Journal Paper authored by Team led by Prof Arindam Basu and Prof Haoliang Li being Published in Top Journal – Nature Communications
The collaborative research team led by Prof Arindam Basu (Professor of EE) and Prof Haoliang Li (Assistant Professor of EE), has published a paper in the top journal – Nature Communications, on 29 January 2025.
Title: Efficient nonlinear function approximation in analog resistive crossbars for recurrent neural networks
Authors:
- Prof Arindam Basu (Professor of EE, CityUHK)
- Prof Haoliang Li (Assistant Professor of EE, CityUHK)
- Mr Junyi Yang - first author, Mr Shuai Dong and Mr Pao Sheng Sun (PhD student at CityUHK supervised by Prof Arindam Basu)
- Mr Yichuan Cheng (PhD student at CityUHK supervised by Prof Haoliang Li)
- Prof Can Li (Assistant Professor, The University of Hong Kong)
- Mr Ruibin Mao - first author and Mr Mingrui Jiang (PhD student, The University of Hong Kong)
- Dr Giacomo Pedretti, Dr Xia Sheng and Mr Jim Ignowski (Hewlett Packard Labs, Hewlett Packard Enterprise, Milpitas, CA, USA)

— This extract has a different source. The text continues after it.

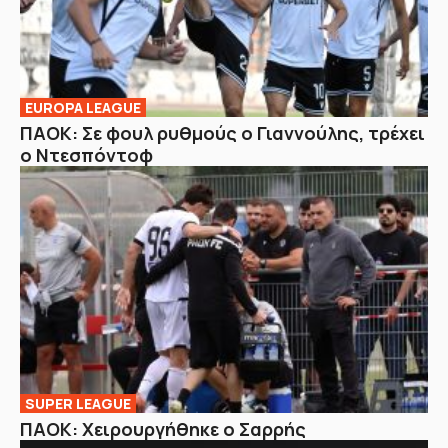
EUROPA LEAGUE
ΠΑΟΚ: Σε φουλ ρυθμούς ο Γιαννούλης, τρέχει
ο Ντεσπόντοφ
SUPER LEAGUE
ΠΑΟΚ: Χειρουργήθηκε ο Σαρρής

This Nature Communications paper can be found at https://www.nature.com/articles/s41467-025-56254-6. To give you a glimpse of the research work, here is a quote from the abstract:
In this work, we experimentally demonstrate the implementation of a non-linear activation function integrated with a ramp analog-to-digital conversion (ADC) at the periphery of the memory to improve in-memory implementation of RNNs. Our approach uses an extra column of memristors to produce an appropriately pre-distorted ramp voltage such that the comparator output directly approximates the desired nonlinear function. We experimentally demonstrate programming different nonlinear functions using a memristive array and simulate its incorporation in RNNs to solve keyword spotting and language modelling tasks. Compared to other approaches, we demonstrate manifold increase in area-efficiency, energy-efficiency and throughput due to the in-memory, programmable ramp generator that removes digital processing overhead.